Friday, October 21, 2011

Cold Water Conditioning.

There are two immutable facts about kayaking in cold water.
  1. Cold water kills more kayakers globally than any other factor.
  2. Always dressing for immersion is the only safe option.
There, that gets the formalities out of the way. There have been a few incidents and accidents recently that have had me thinking about cold water. I don't want to talk physiology, no cold shock or hypothermia treatises here. There's good information out there on this topic from folks far more knowledgable than me. You could start off with these if you wish.

http://www.seakayakermag.com/2008/Feb08/cold-shock.htm

http://www.coldwaterbootcamp.com/pages/home.html a site where you can see the immediate impacts of cold water.

http://beyondcoldwaterbootcamp.com/  a site for trainers and educators with resources for getting the message across to students.

Jim Kakuk and Eric Soares, the founder members of the Tsunami Rangers, have been saying for years that if you want to be a sea paddler, you should first of all be a sea swimmer. If you don't believe you could swim there, you probably shouldn't paddle there. I think this is pretty good advice and it highlights the need to be dressed for the conditions in the water. If you would need thermal protection to swim there then put it on to paddle there too.

Even when you're wearing you're cold water gear, the shock when you hit the water can be disorientating, even painful.

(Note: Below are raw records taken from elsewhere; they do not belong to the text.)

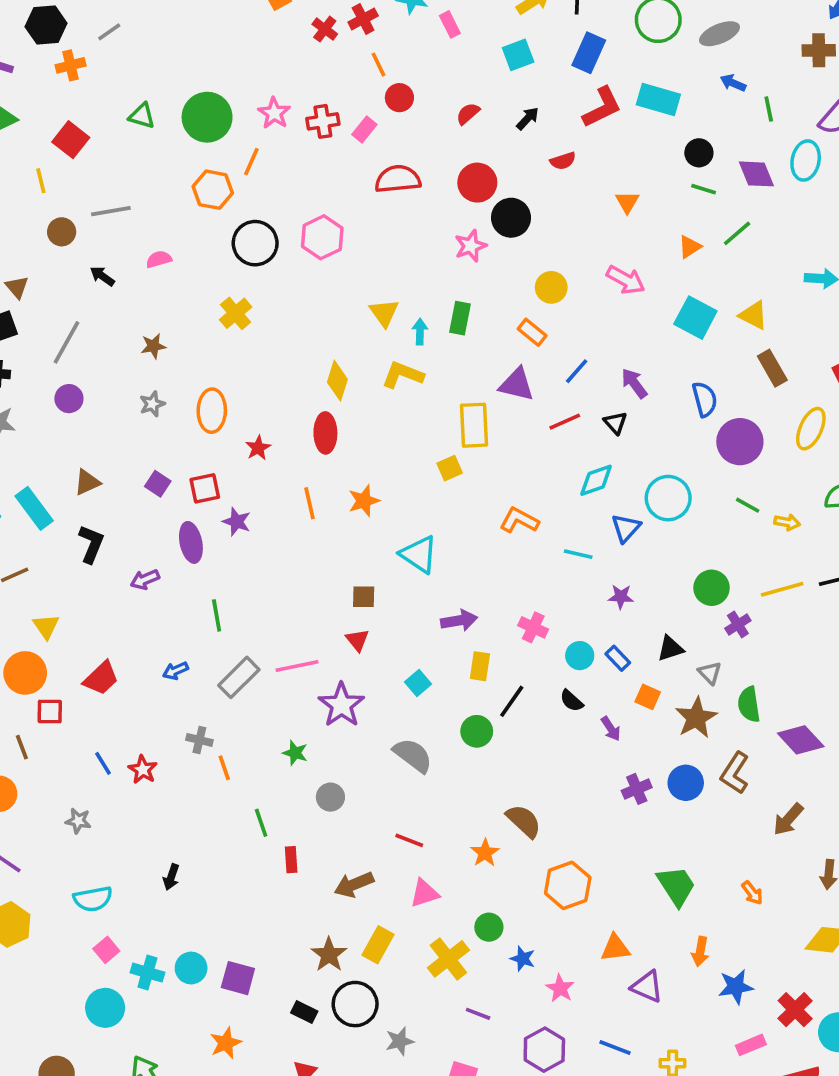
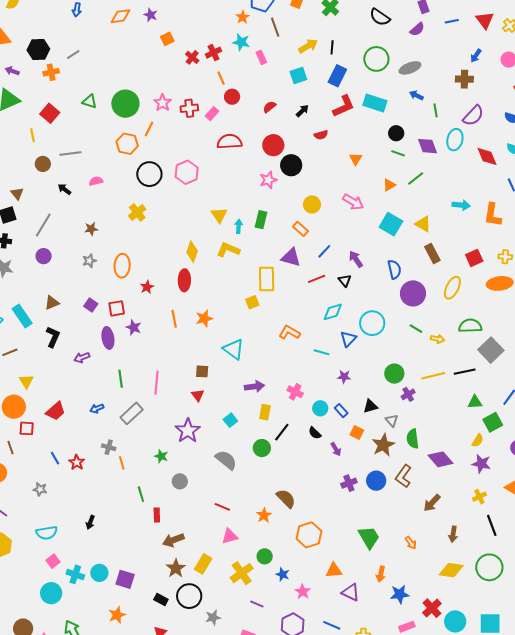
pink line: (297, 666) -> (156, 383), moved, turned -75
brown arrow: (354, 884) -> (173, 540), moved

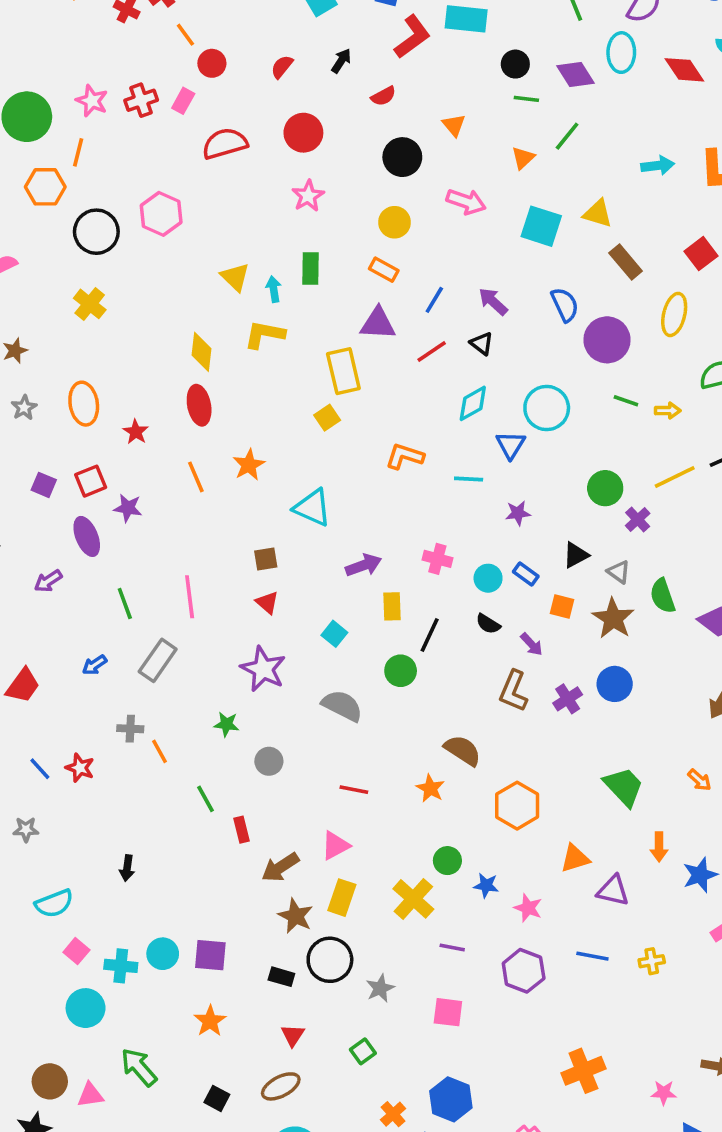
black circle: (291, 165) -> (402, 157), moved
brown L-shape: (403, 476) -> (513, 691), moved
pink triangle: (230, 536) -> (335, 846), moved

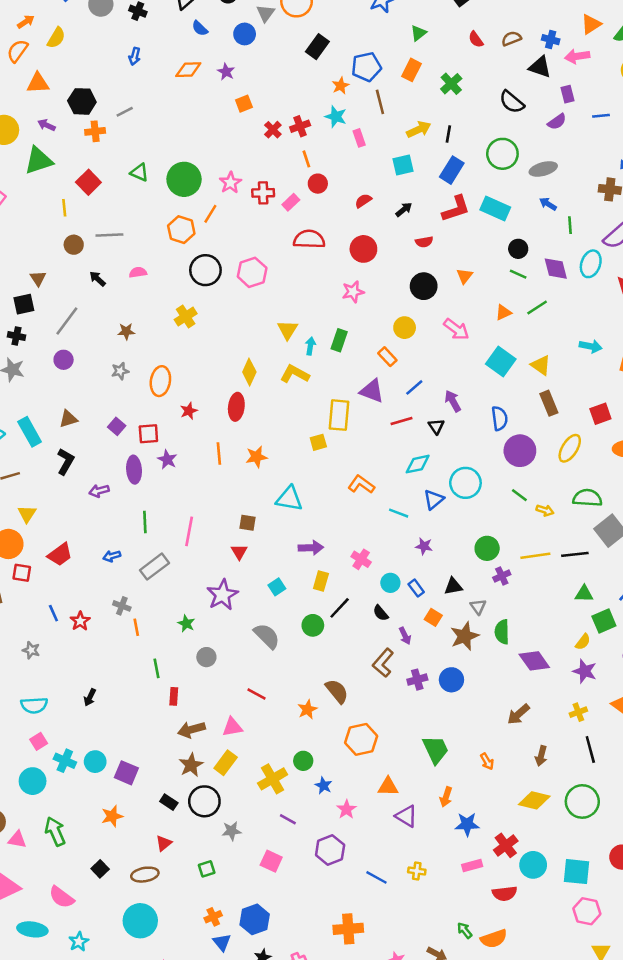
cyan triangle: (312, 508) -> (289, 499), turned -32
blue line: (592, 956) -> (376, 877), moved

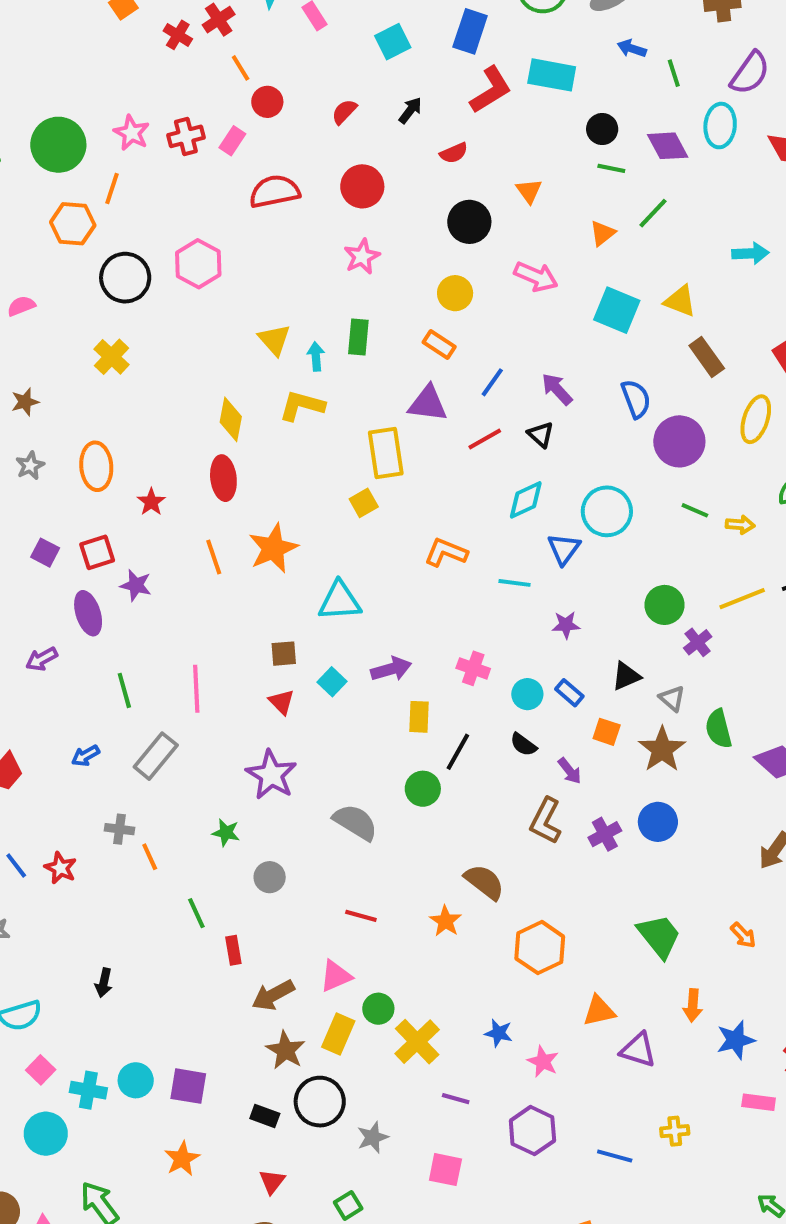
orange star: (256, 457) -> (273, 548), size x1.4
cyan square: (277, 587) -> (332, 682), moved
green circle: (303, 761) -> (378, 1009), moved
pink rectangle: (472, 866) -> (759, 1102), turned 36

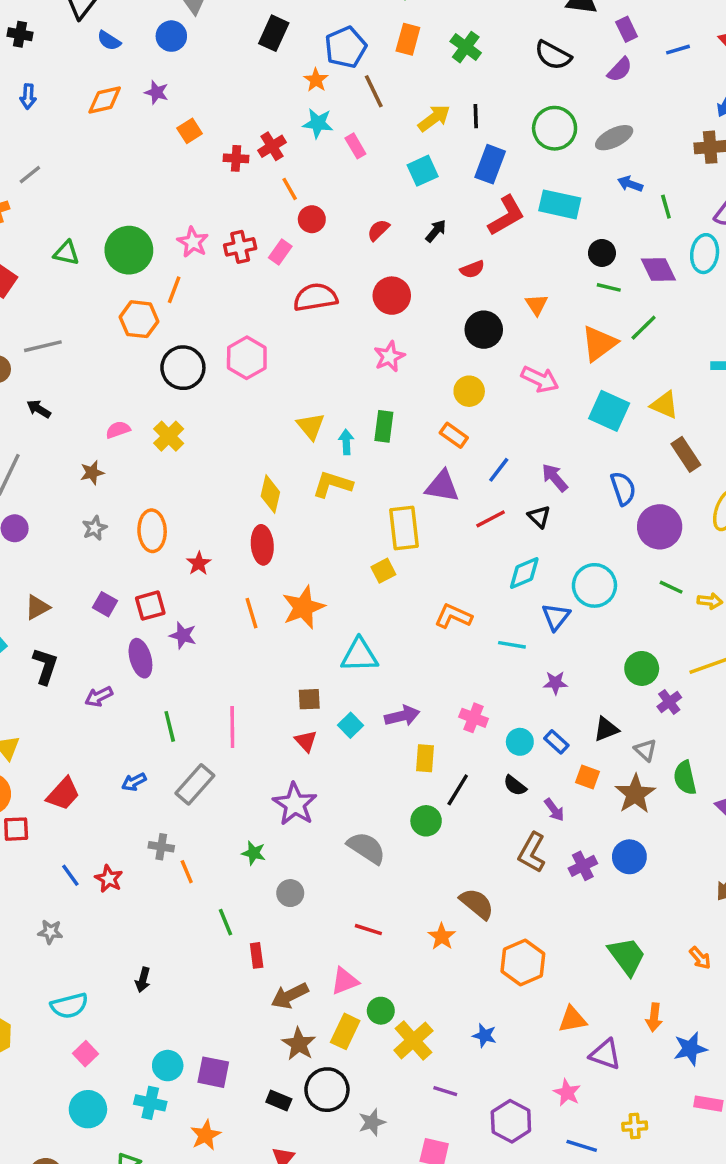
red cross: (178, 35) -> (236, 158), turned -30
orange triangle: (603, 233) -> (599, 344), size x1.6
pink semicircle: (21, 306) -> (118, 430), moved
pink star: (543, 1062) -> (567, 1093), moved
cyan cross: (88, 1090) -> (150, 1103), moved

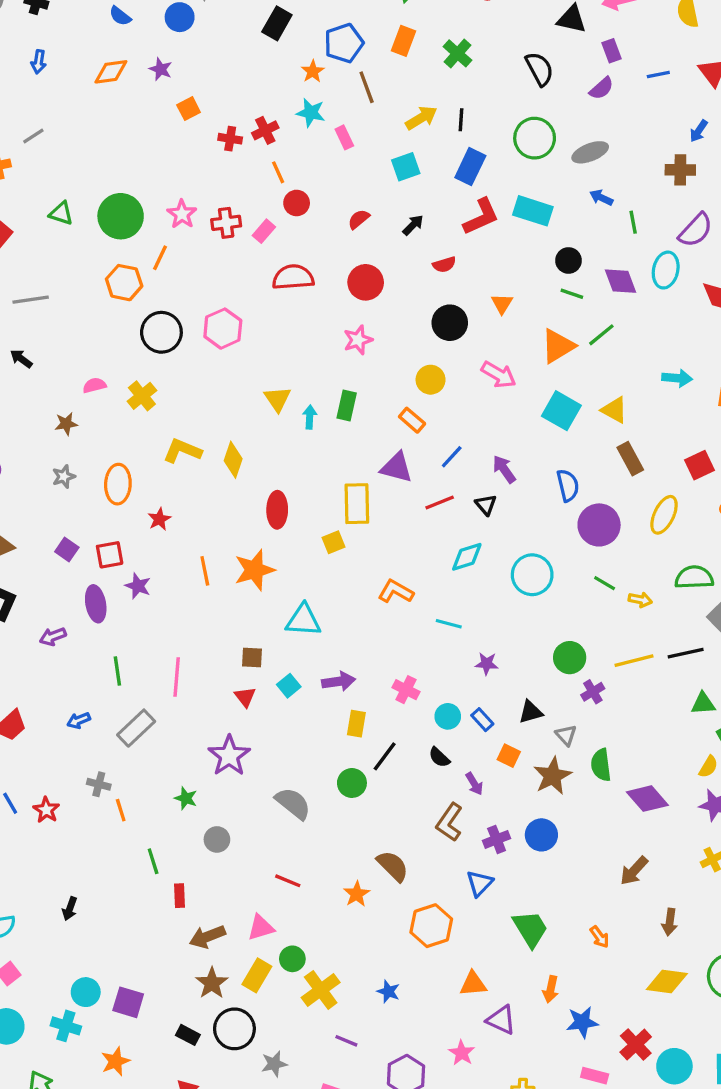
black semicircle: (553, 55) -> (539, 69), turned -152
yellow L-shape: (333, 484) -> (182, 451), moved
red ellipse: (262, 545) -> (277, 510), moved
blue triangle: (556, 617) -> (480, 883), moved

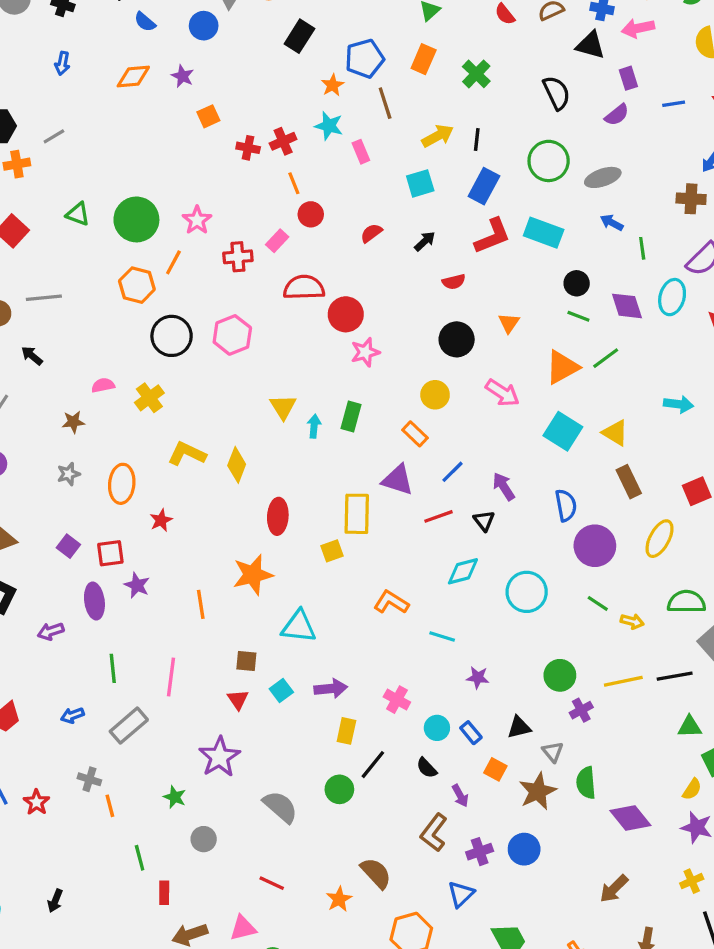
red cross: (226, 223) -> (238, 257), moved
red circle: (366, 282) -> (346, 314), moved
orange line: (205, 571) -> (201, 604), moved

It triggers shortness of breath, gasping, hyperventillation and can trigger panic attacks and vertigo.
And yet we see people in their togs (no synthetic rubber blubber suit) swimming in very cold water for fun. The Bondi Icebergs, the San Francisco Dolphins and plenty of others, get in and swim regularly without thermal protection. So are they immune from the cold ? Superhuman athletes with antifreeze for blood ?

So what do these guys do and could it be useful for us ?

The primary thing that they do is to acclimatize. They don't usually start off in mid-winter, they start in summer and then just keep going. They don't always swim very far either, (they wear a wetsuit if they do) and they're not immune to hypothermia far from it, but they do have a very good handle on what they can cope with and when to get out of the water. They're also very good at preparing their body for the shock of immersion. They will always splash some cold water on their face and neck three to five minutes before they go in. This works because our bodies are actually very bad at judging temperature. They're very good however at judging difference in temperature. Your body can't regulate blood flow to your face and neck like it can to your arms and legs so they don't go numb and the volume of blood flow is quite large. By cooling them and reducing the temperature difference you greatly reduce the level of shock. It's easier to control your breathing and there's less chance of your gasping down a lungful of the beautiful, briny stuff we like to paddle on.

A second and rather counter-intuitive thing that the swimmers do is to exhale as they go in. A long slow exhalation as they (and I'm quoting a swimmer here) "embrace the cold", accepting it, acknowledging it and not being paniced by it. Having done some fairly chilly swims myself I can vouch for this approach. It's hard to gasp in when you're deliberately blowing out. (You may also trigger the mammalian diving reflex, but that's another story).

So is acclimatisation going to keep you alive for hours in cold water?  Absolutely not, there is still no substitute for dressing up in rubber.

Acclimatization is really just giving your brain and body a chance to get used to cold water immersion. This seems to be helpful in assisting your body to adapt faster and your brain to keep charge. It may not eliminate the gasp reflex but it reduces it's intensity and makes you better prepared for it and more used to managing your breathing. That may give you a better chance at a reflexive roll, a quicker self rescue and if you do end up in the water maybe a couple of extra minutes of functional time to call for assistance before you lose the capacity to help yourself at all. If nothing else, do what the open water swimmers do, splash a bit of cold water on your face every few minutes as you paddle along, just in case. Neoprene hoods help too, but you can still benefit from splashing your face.

So do what I do, spend a few minutes thinking about dressing up in rubber clothes and then go and have a cold shower. What could be easier ?



PS: Just kidding about the rubber clothes, honest.